◆ Problem details:
Everything in the entries below except the pictures must be returned exactly.

[Entries provided — start]

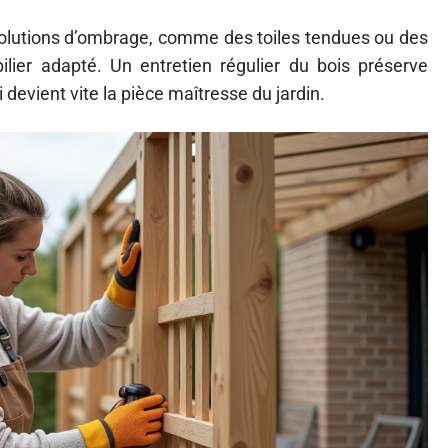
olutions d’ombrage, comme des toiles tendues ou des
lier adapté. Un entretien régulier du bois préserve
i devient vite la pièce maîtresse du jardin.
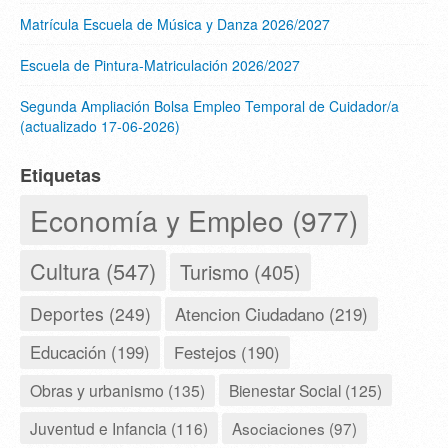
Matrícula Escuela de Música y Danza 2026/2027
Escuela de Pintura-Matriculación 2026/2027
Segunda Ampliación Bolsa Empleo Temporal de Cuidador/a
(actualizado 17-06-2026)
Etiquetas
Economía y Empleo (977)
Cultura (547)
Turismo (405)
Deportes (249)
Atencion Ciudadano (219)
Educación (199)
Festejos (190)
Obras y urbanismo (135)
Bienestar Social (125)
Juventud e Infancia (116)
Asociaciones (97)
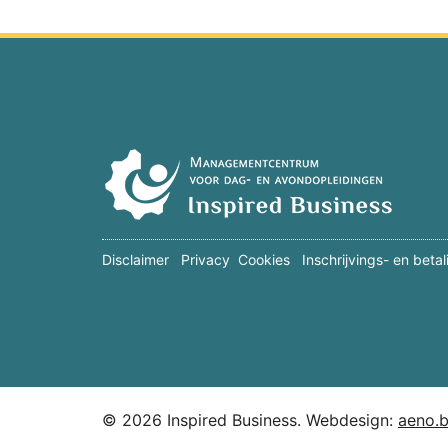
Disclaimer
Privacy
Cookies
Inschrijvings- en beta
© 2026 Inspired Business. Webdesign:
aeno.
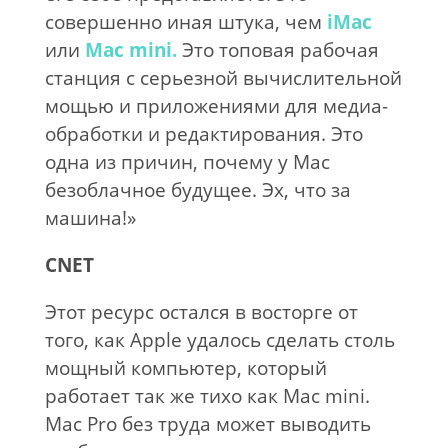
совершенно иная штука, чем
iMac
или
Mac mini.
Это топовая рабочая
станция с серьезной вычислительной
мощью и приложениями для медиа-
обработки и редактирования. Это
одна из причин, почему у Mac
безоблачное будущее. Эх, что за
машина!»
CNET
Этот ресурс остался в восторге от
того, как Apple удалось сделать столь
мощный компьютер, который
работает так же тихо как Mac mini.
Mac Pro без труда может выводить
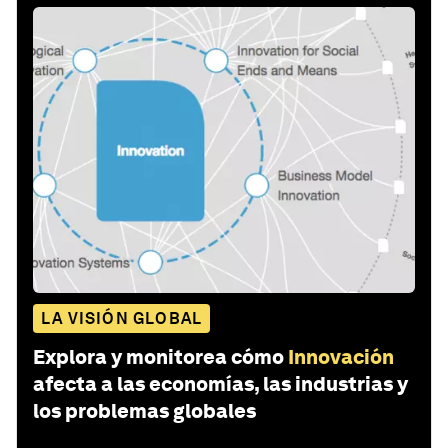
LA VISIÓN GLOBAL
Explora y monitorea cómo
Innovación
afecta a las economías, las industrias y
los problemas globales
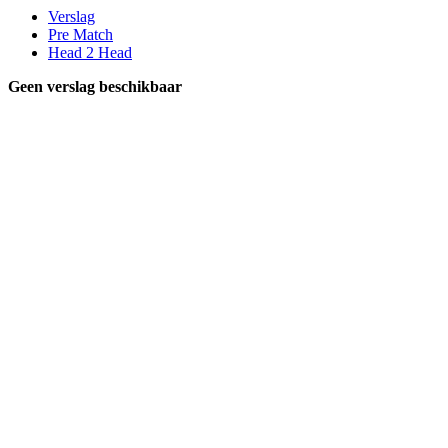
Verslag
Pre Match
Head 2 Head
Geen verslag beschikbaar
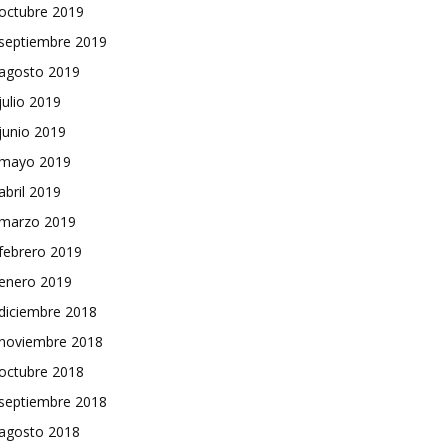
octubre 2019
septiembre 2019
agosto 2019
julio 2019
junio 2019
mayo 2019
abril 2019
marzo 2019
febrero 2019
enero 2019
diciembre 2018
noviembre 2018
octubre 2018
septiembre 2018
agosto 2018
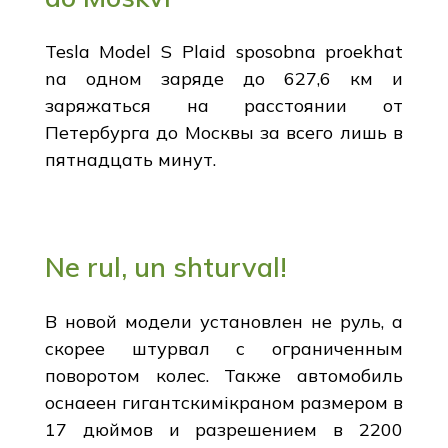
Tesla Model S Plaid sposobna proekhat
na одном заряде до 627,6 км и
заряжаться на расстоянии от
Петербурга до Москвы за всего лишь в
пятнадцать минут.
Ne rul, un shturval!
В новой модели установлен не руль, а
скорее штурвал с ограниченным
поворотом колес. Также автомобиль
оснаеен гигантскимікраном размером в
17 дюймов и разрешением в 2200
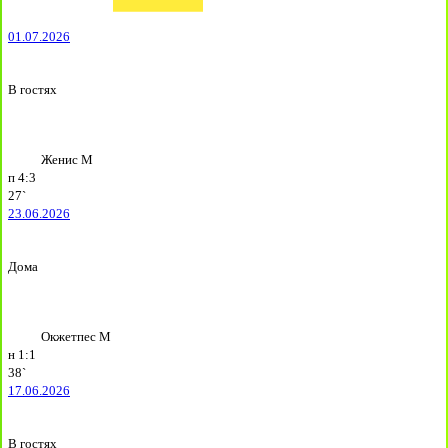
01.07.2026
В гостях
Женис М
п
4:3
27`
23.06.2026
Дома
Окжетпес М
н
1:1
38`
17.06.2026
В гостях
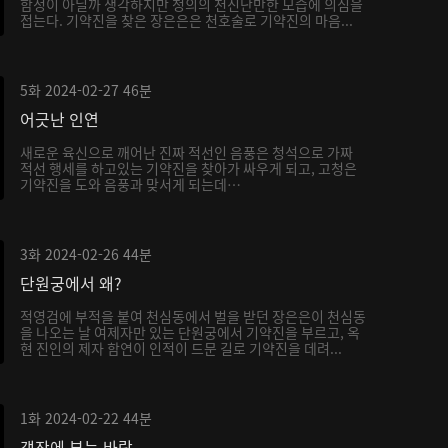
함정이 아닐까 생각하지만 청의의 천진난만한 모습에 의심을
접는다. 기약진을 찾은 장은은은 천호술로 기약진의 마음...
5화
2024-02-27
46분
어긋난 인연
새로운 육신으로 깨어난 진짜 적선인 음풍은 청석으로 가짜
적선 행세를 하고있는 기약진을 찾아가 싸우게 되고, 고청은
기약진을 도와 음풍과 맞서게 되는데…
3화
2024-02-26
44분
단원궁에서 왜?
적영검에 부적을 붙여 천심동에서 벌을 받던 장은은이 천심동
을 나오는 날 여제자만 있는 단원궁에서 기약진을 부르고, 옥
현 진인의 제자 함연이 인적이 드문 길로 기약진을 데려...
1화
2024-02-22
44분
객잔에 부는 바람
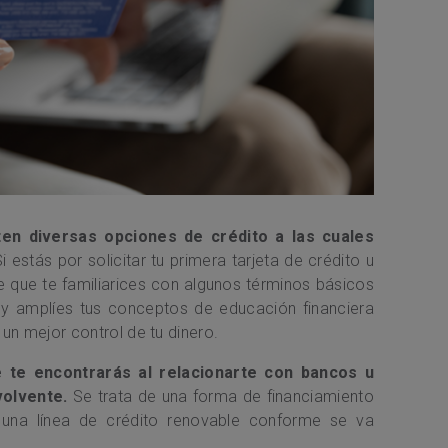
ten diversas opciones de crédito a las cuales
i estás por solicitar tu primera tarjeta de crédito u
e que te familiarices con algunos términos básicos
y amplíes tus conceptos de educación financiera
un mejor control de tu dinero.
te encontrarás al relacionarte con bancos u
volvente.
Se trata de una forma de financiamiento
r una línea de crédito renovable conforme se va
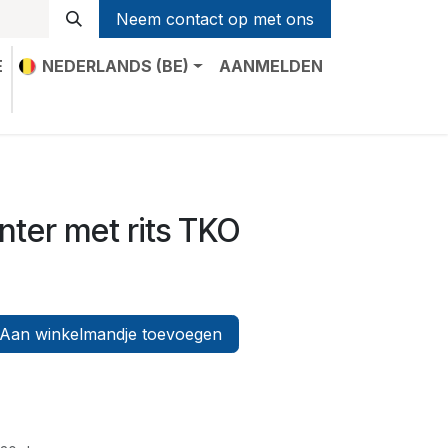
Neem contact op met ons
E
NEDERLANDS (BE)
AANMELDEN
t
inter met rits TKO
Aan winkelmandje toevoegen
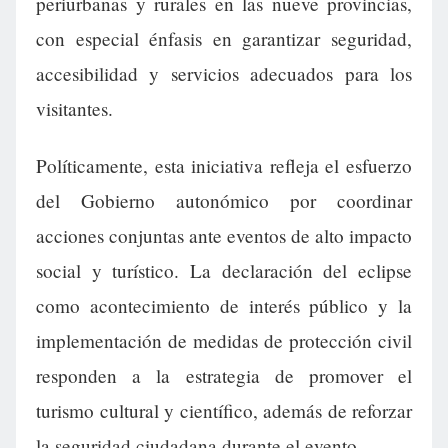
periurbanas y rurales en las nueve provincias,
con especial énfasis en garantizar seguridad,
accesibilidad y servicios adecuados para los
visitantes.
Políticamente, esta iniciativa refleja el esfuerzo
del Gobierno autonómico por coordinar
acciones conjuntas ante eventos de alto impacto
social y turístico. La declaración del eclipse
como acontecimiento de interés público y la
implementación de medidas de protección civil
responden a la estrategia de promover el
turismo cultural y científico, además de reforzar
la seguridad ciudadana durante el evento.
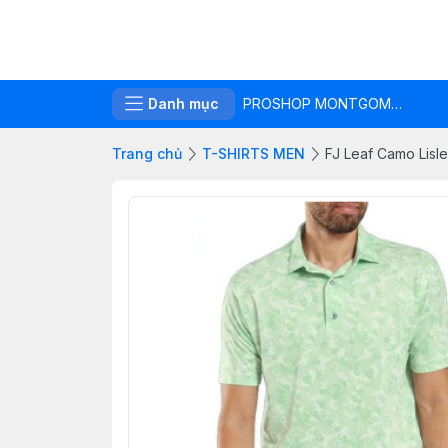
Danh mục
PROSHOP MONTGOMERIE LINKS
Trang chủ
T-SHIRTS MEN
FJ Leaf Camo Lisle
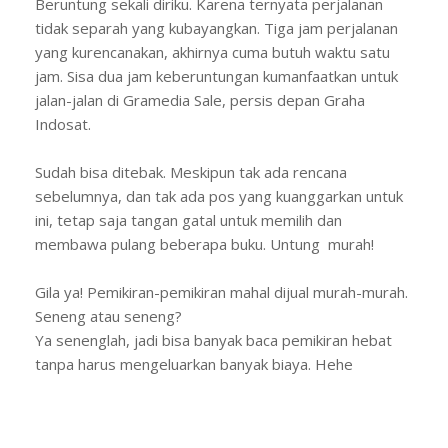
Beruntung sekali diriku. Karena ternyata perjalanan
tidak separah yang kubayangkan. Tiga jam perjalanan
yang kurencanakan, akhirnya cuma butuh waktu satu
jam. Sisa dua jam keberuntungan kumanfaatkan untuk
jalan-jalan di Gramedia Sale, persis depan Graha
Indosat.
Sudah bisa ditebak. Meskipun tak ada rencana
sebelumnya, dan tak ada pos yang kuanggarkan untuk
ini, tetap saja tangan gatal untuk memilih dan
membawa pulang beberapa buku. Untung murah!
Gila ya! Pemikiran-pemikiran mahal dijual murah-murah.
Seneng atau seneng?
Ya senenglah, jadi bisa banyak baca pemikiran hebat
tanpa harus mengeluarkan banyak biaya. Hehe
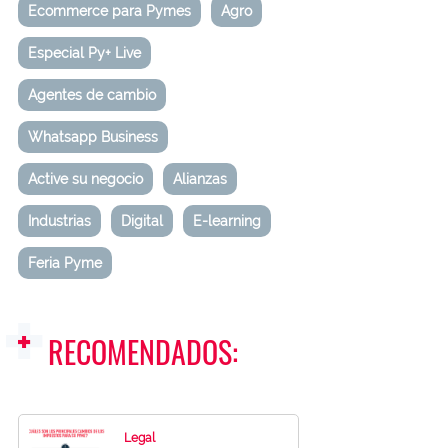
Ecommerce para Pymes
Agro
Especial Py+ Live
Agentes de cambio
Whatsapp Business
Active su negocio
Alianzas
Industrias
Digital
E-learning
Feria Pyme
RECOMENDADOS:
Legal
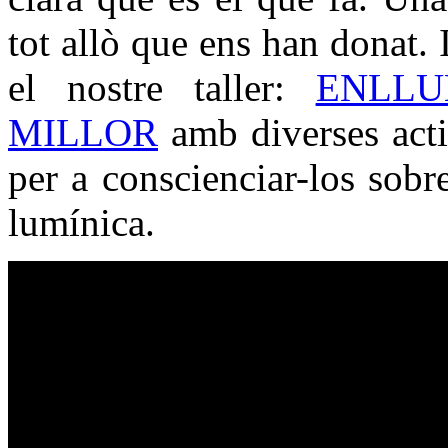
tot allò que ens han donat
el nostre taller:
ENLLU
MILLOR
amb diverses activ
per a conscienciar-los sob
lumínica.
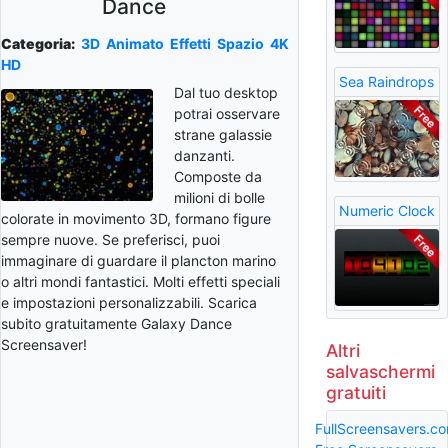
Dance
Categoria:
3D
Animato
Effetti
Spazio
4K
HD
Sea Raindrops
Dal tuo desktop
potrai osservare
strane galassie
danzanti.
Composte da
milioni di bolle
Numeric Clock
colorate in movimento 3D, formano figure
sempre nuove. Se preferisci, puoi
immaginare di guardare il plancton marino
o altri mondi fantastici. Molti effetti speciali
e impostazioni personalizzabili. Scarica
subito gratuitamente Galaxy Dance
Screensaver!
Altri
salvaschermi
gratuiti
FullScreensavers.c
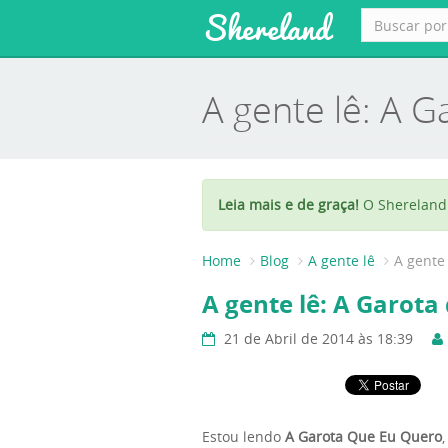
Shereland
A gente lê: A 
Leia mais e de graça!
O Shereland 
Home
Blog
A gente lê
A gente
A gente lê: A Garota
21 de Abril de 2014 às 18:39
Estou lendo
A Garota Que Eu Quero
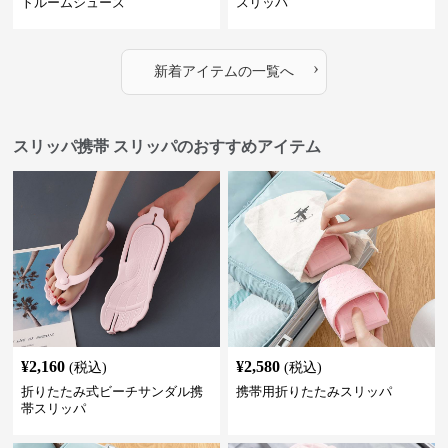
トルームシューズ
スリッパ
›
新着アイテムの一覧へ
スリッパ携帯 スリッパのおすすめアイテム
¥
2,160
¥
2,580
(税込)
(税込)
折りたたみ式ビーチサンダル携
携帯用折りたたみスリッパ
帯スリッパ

[Entries provided — finish]

◆ Solution for this task:
olutions d’ombrage, comme des toiles tendues ou des
lier adapté. Un entretien régulier du bois préserve
i devient vite la pièce maîtresse du jardin.
Matrícula Escuela de Música y Danza 2026/2027
Escuela de Pintura-Matriculación 2026/2027
Segunda Ampliación Bolsa Empleo Temporal de Cuidador/a
(actualizado 17-06-2026)
Etiquetas
Economía y Empleo (977)
Cultura (547)
Turismo (405)
Deportes (249)
Atencion Ciudadano (219)
Educación (199)
Festejos (190)
Obras y urbanismo (135)
Bienestar Social (125)
Juventud e Infancia (116)
Asociaciones (97)
Disclaimer
Privacy
Cookies
Inschrijvings- en beta
© 2026 Inspired Business. Webdesign:
aeno.
совершенно иная штука, чем
iMac
или
Mac mini.
Это топовая рабочая
станция с серьезной вычислительной
мощью и приложениями для медиа-
обработки и редактирования. Это
одна из причин, почему у Mac
безоблачное будущее. Эх, что за
машина!»
CNET
Этот ресурс остался в восторге от
того, как Apple удалось сделать столь
мощный компьютер, который
работает так же тихо как Mac mini.
Mac Pro без труда может выводить
LA VISIÓN GLOBAL
Explora y monitorea cómo
Innovación
afecta a las economías, las industrias y
los problemas globales
Verslag
Pre Match
Head 2 Head
Geen verslag beschikbaar
octubre 2019
septiembre 2019
agosto 2019
julio 2019
junio 2019
mayo 2019
abril 2019
marzo 2019
febrero 2019
enero 2019
diciembre 2018
noviembre 2018
octubre 2018
septiembre 2018
agosto 2018
Tesla Model S Plaid sposobna proekhat
na одном заряде до 627,6 км и
заряжаться на расстоянии от
Петербурга до Москвы за всего лишь в
пятнадцать минут.
Ne rul, un shturval!
В новой модели установлен не руль, а
скорее штурвал с ограниченным
поворотом колес. Также автомобиль
оснаеен гигантскимікраном размером в
17 дюймов и разрешением в 2200
01.07.2026
В гостях
Женис М
п
4:3
27`
23.06.2026
Дома
Окжетпес М
н
1:1
38`
17.06.2026
В гостях
함정이 아닐까 생각하지만 청의의 천진난만한 모습에 의심을
접는다. 기약진을 찾은 장은은은 천호술로 기약진의 마음...
5화
2024-02-27
46분
어긋난 인연
새로운 육신으로 깨어난 진짜 적선인 음풍은 청석으로 가짜
적선 행세를 하고있는 기약진을 찾아가 싸우게 되고, 고청은
기약진을 도와 음풍과 맞서게 되는데…
3화
2024-02-26
44분
단원궁에서 왜?
적영검에 부적을 붙여 천심동에서 벌을 받던 장은은이 천심동
을 나오는 날 여제자만 있는 단원궁에서 기약진을 부르고, 옥
현 진인의 제자 함연이 인적이 드문 길로 기약진을 데려...
1화
2024-02-22
44분
객잔에 부는 바람
ten diversas opciones de crédito a las cuales
i estás por solicitar tu primera tarjeta de crédito u
e que te familiarices con algunos términos básicos
y amplíes tus conceptos de educación financiera
un mejor control de tu dinero.
te encontrarás al relacionarte con bancos u
volvente.
Se trata de una forma de financiamiento
r una línea de crédito renovable conforme se va
Neem contact op met ons
E
NEDERLANDS (BE)
AANMELDEN
t
inter met rits TKO
Aan winkelmandje toevoegen
periurbanas y rurales en las nueve provincias,
con especial énfasis en garantizar seguridad,
accesibilidad y servicios adecuados para los
visitantes.
Políticamente, esta iniciativa refleja el esfuerzo
del Gobierno autonómico por coordinar
acciones conjuntas ante eventos de alto impacto
social y turístico. La declaración del eclipse
como acontecimiento de interés público y la
implementación de medidas de protección civil
responden a la estrategia de promover el
turismo cultural y científico, además de reforzar
la seguridad ciudadana durante el evento.
Danh mục
PROSHOP MONTGOMERIE LINKS
Trang chủ
T-SHIRTS MEN
FJ Leaf Camo Lisle
Beruntung sekali diriku. Karena ternyata perjalanan
tidak separah yang kubayangkan. Tiga jam perjalanan
yang kurencanakan, akhirnya cuma butuh waktu satu
jam. Sisa dua jam keberuntungan kumanfaatkan untuk
jalan-jalan di Gramedia Sale, persis depan Graha
Indosat.
Sudah bisa ditebak. Meskipun tak ada rencana
sebelumnya, dan tak ada pos yang kuanggarkan untuk
ini, tetap saja tangan gatal untuk memilih dan
membawa pulang beberapa buku. Untung murah!
Gila ya! Pemikiran-pemikiran mahal dijual murah-murah.
Seneng atau seneng?
Ya senenglah, jadi bisa banyak baca pemikiran hebat
tanpa harus mengeluarkan banyak biaya. Hehe
Ecommerce para Pymes
Agro
Especial Py+ Live
Agentes de cambio
Whatsapp Business
Active su negocio
Alianzas
Industrias
Digital
E-learning
Feria Pyme
RECOMENDADOS:
Legal
tot allò que ens han donat
el nostre taller:
ENLLU
MILLOR
amb diverses activ
per a conscienciar-los sob
lumínica.
Dance
Categoria:
3D
Animato
Effetti
Spazio
4K
HD
Sea Raindrops
Dal tuo desktop
potrai osservare
strane galassie
danzanti.
Composte da
milioni di bolle
Numeric Clock
colorate in movimento 3D, formano figure
sempre nuove. Se preferisci, puoi
immaginare di guardare il plancton marino
o altri mondi fantastici. Molti effetti speciali
e impostazioni personalizzabili. Scarica
subito gratuitamente Galaxy Dance
Screensaver!
Altri
salvaschermi
gratuiti
FullScreensavers.c
Shereland
A gente lê: A 
Leia mais e de graça!
O Shereland 
Home
Blog
A gente lê
A gente
A gente lê: A Garota
21 de Abril de 2014 às 18:39
Estou lendo
A Garota Que Eu Quero
トルームシューズ
スリッパ
›
新着アイテムの一覧へ
スリッパ携帯 スリッパのおすすめアイテム
¥
2,160
¥
2,580
(税込)
(税込)
折りたたみ式ビーチサンダル携
携帯用折りたたみスリッパ
帯スリッパ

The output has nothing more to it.